DATASET EXCERPTS section start
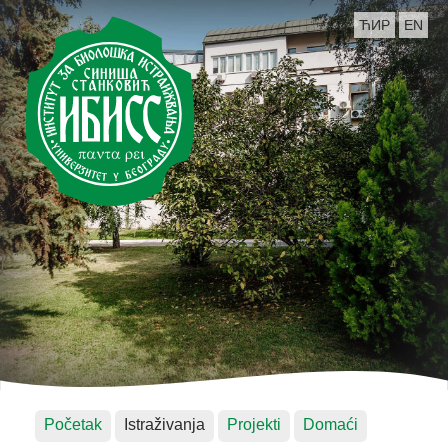
ЋИР
EN
Početak
Istraživanja
Projekti
Domaći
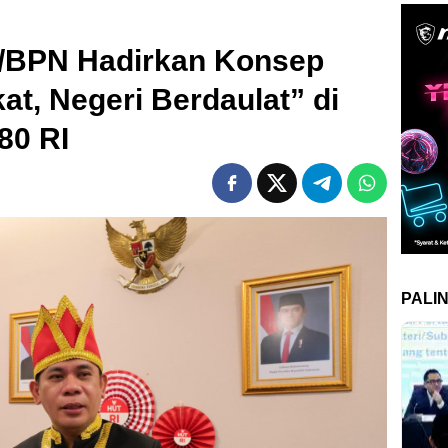
/BPN Hadirkan Konsep
kat, Negeri Berdaulat” di
80 RI
PALI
DATASET EXCERPTS section end
Transcribe all the lines above exactly, apart from the pictures.

ЋИР
EN
Početak
Istraživanja
Projekti
Domaći
/BPN Hadirkan Konsep
kat, Negeri Berdaulat” di
80 RI
PALI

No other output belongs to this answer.